5. Use Rate My Professor.

This is a glorious tool. While for a lot of high schools (or at least mine), Rate My Teacher was basically an open forum to bash and make fun of all teachers, Rate My Professor is extremely helpful at the college level. Instead of angsty-teen complaints about how their teacher was “lame” or “unfair,” there are genuine, thoughtful reviews of your potential professors. How your professor teaches can make or break a class for anyone. Some are notorious (good or bad) for the subjects they teach, and it’s good to know which ones you should try to take and which you should avoid. Keep in mind that everyone learns differently, so what one person says in their review might not apply to you, but it is a good baseline to get a vibe from several different professors without even taking their class yet.

6. Don’t overload yourself.

The average number of credits per semester for a full-time student is 12-15. Your school may allow you to take more than that, and if you have plans to graduate early, double major, or just challenge yourself, you may need to do so. However, just because you can does not mean you should. You have never experienced college before. It is a shock and a lot to take in. You will have to adapt to living basically on your own for the first time, and, as I’m sure you’ve heard time and time again, college is a lot different than high school. The classes are much tougher and fast paced, so you may want to reconsider that extra class you’re thinking about adding into your schedule. Sure, it may seem like you have too much free time early on in the semester, but once you get into the swing of things, you will be busier than you have ever been. Taking just four or five classes is a lot of work and a huge time commitment, so don’t feel bad for not maxing out your schedule during your very first semester. If spring rolls around and you think you have time for it, go ahead and enroll in 18 or however many credits you think you can handle. This way you don’t run the risk of overloading yourself.

7. Take location and time into account.

If you are on a large campus, some of your academic buildings may be upwards of a 20-minute walk from one another. If this is the case, don’t schedule a class at 10 a.m. if you have one that ends at 9:50 a.m. This may seem silly, but people do it! Even on campuses where class buildings are close, or if your next class is in the same building as the one right before it, professors will sometimes go over time. They’ll get caught up in the lesson or need to give “just one more example,” and the next thing you know, you’re late to your next class before you even left for it. Give yourself time. It may seem convenient to put all your classes in a big back-to-back block, but make sure to account for walking times and the occasional over-time class. If your class goes late and you still have 10 minutes to walk to your next one, now you’re extra late, and you don’t want to be that kid that runs into the middle of a lecture sweating and freaking out for being late.

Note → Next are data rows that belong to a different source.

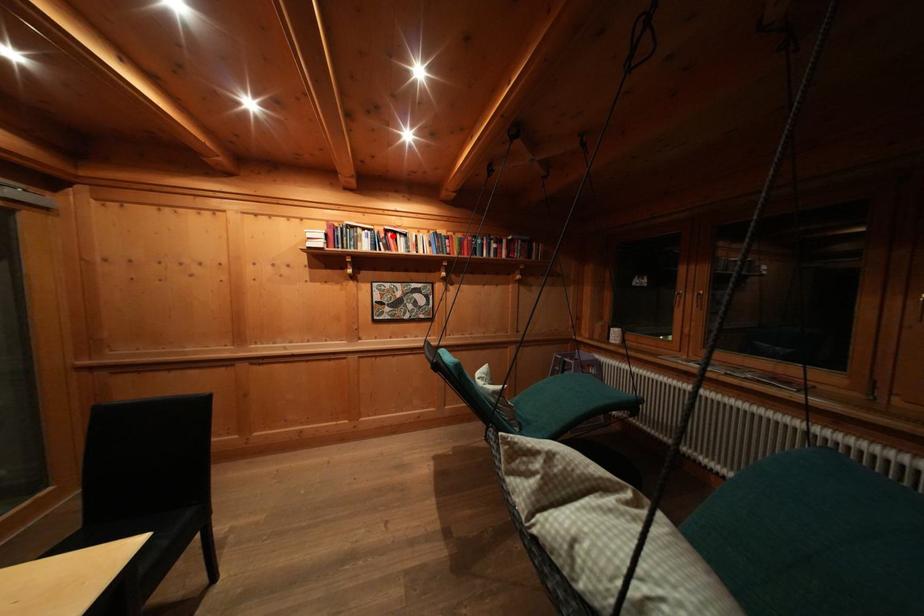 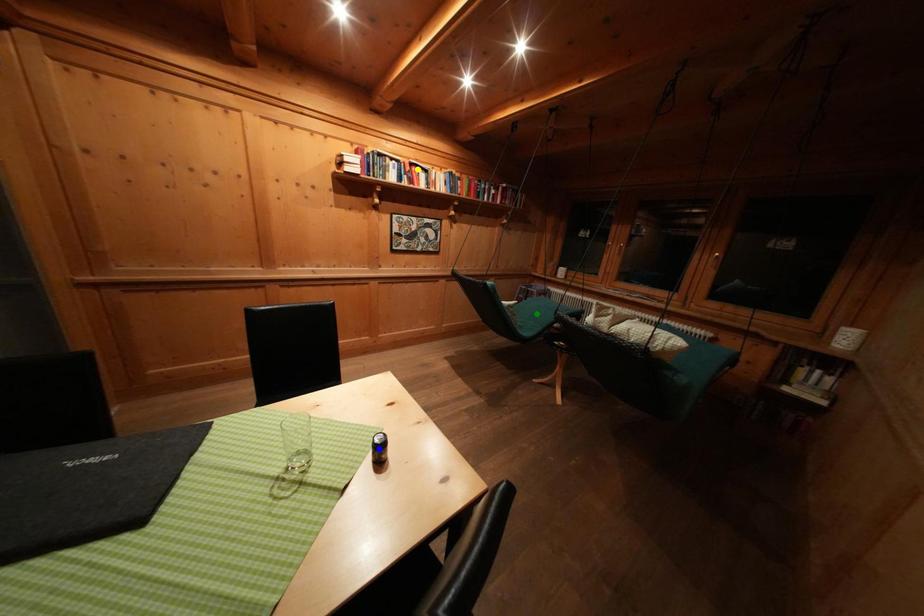 Question: I am providing you with two images of the same scene from different viewpoints. A red point is marked on the first image. You are given multiple points on the second image. In image 2, which mark is for the same physical point as the one in image 1?

Choices:
 (A) yellow point
 (B) green point
 (C) blue point

Answer: (A) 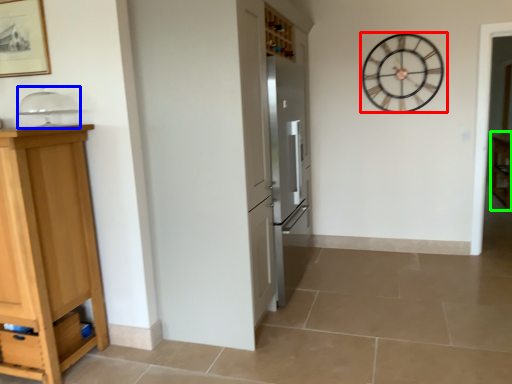 Question: Based on their relative distances, which object is farther from wall clock (highlighted by a red box)? Choose from appliance (highlighted by a blue box) and cabinetry (highlighted by a green box).

Choices:
 (A) appliance
 (B) cabinetry

Answer: (A) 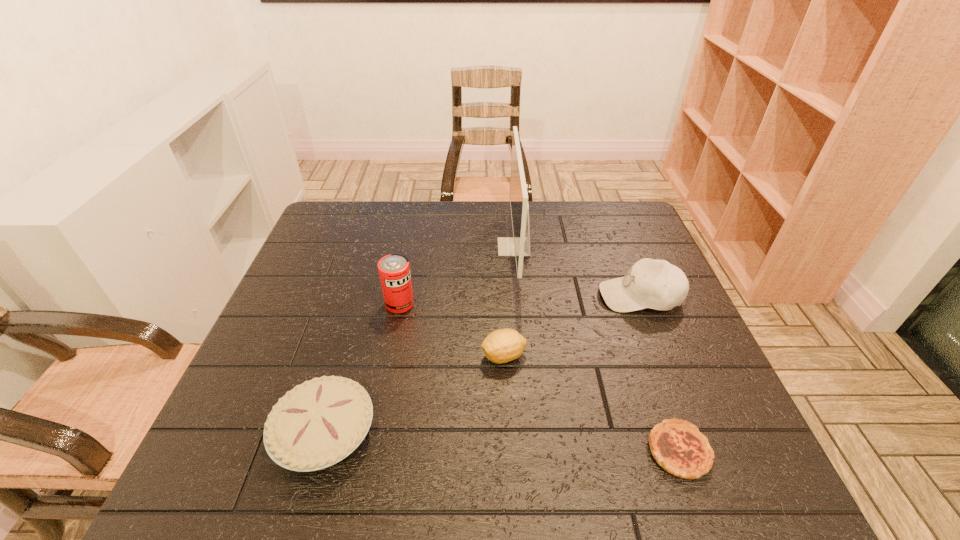 This screenshot has width=960, height=540. Identify the location of vacant space at the far right corner. (596, 213).

I want to click on free point between the lemon and the second tallest object, so click(452, 330).

Where is `vacant point located between the monitor and the baseball cap`? This screenshot has width=960, height=540. vacant point located between the monitor and the baseball cap is located at coordinates (577, 271).

I want to click on vacant area that lies between the pie and the can, so click(362, 368).

Identify the location of vacant region between the second tallest object and the quiche. (540, 377).

Where is `free space that is in between the third tallest object and the monitor`? The height and width of the screenshot is (540, 960). free space that is in between the third tallest object and the monitor is located at coordinates [577, 271].

This screenshot has height=540, width=960. In order to click on free point between the pie and the fourth shortest object in this screenshot , I will do `click(482, 364)`.

Locate an element on the screen. The width and height of the screenshot is (960, 540). vacant space that's between the fourth farthest object and the shortest object is located at coordinates (591, 403).

At what (x,y) coordinates should I click in order to perform the action: click on free space between the quiche and the pie. Please return your answer as a coordinate pair (x, y). Looking at the image, I should click on (502, 441).

Find the location of a particular element. The width and height of the screenshot is (960, 540). free space between the fourth farthest object and the shortest object is located at coordinates (591, 403). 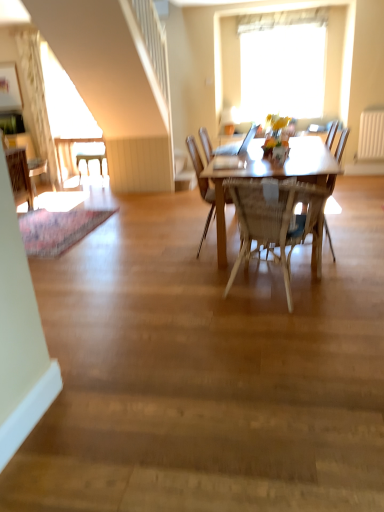 Find the location of a particular element. Image resolution: width=384 pixels, height=512 pixels. vacant position to the left of woven wood chair at center, which appears as the 1th chair when viewed from the front is located at coordinates (193, 291). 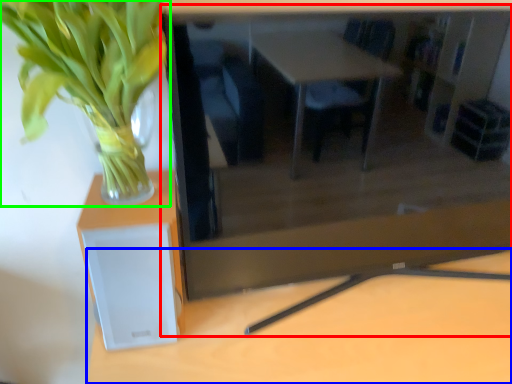 Question: Which object is the closest to the computer desk (highlighted by a red box)? Choose among these: table (highlighted by a blue box) or houseplant (highlighted by a green box).

Choices:
 (A) table
 (B) houseplant

Answer: (A) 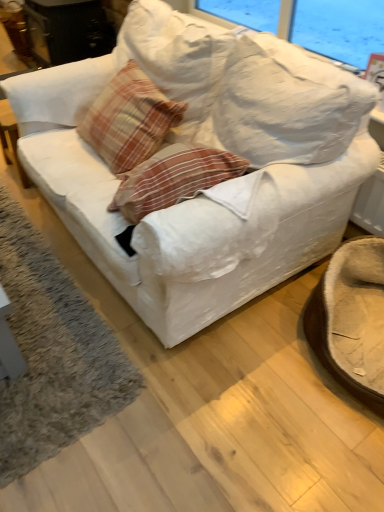 Question: Is soft gray carpet at lower left positioned with its back to white fabric couch at center?

Choices:
 (A) yes
 (B) no

Answer: (B)

Question: Does soft gray carpet at lower left appear on the right side of white fabric couch at center?

Choices:
 (A) yes
 (B) no

Answer: (B)

Question: Is soft gray carpet at lower left in front of white fabric couch at center?

Choices:
 (A) yes
 (B) no

Answer: (B)

Question: Considering the relative sizes of soft gray carpet at lower left and white fabric couch at center in the image provided, is soft gray carpet at lower left wider than white fabric couch at center?

Choices:
 (A) no
 (B) yes

Answer: (B)

Question: Would you say soft gray carpet at lower left contains white fabric couch at center?

Choices:
 (A) no
 (B) yes

Answer: (A)

Question: Considering the relative sizes of soft gray carpet at lower left and white fabric couch at center in the image provided, is soft gray carpet at lower left taller than white fabric couch at center?

Choices:
 (A) no
 (B) yes

Answer: (A)

Question: Is white fabric couch at center looking in the opposite direction of plaid fabric pillow at center?

Choices:
 (A) yes
 (B) no

Answer: (A)

Question: Can you confirm if white fabric couch at center is positioned to the right of plaid fabric pillow at center?

Choices:
 (A) yes
 (B) no

Answer: (A)

Question: From a real-world perspective, is white fabric couch at center beneath plaid fabric pillow at center?

Choices:
 (A) yes
 (B) no

Answer: (A)

Question: Is white fabric couch at center wider than plaid fabric pillow at center?

Choices:
 (A) no
 (B) yes

Answer: (B)

Question: Is white fabric couch at center positioned beyond the bounds of plaid fabric pillow at center?

Choices:
 (A) yes
 (B) no

Answer: (A)

Question: Does white fabric couch at center have a lesser height compared to plaid fabric pillow at center?

Choices:
 (A) no
 (B) yes

Answer: (A)

Question: From a real-world perspective, is white fabric couch at center physically above brown fuzzy swivel chair at lower right?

8. Don’t copy others’ exact schedules.

Since there is just SO much course variety in college it may be too overwhelming for some people. You may have to urge to just look at someone with a similar major’s courses and take everything that they are taking, but this might not be the best thing for you. It may be good to see some different class options and have people recommend some good baseline courses, but just because you and your friend are pre-med doesn’t mean you have to have the exact same schedule. Again, if you’re not sure what plan is best for your, go to your advisor and have them help you pick out classes to suit your needs.

9. Remember to actually register!

I’ve seen this happen time and time again. Students will have all their perfect courses lined up for the upcoming semester, only to forget to actually press “Submit,” when the time to register comes along! You may be saying, “That won’t happen to me,” but it very well could, so it’s always better to be safe than sorry.

This process is probably really scary and new to a lot of you, and understandably so. But once you learn how to work your school’s scheduling system and how to effectively choose courses each semester, this whole process will (hopefully) become a breeze.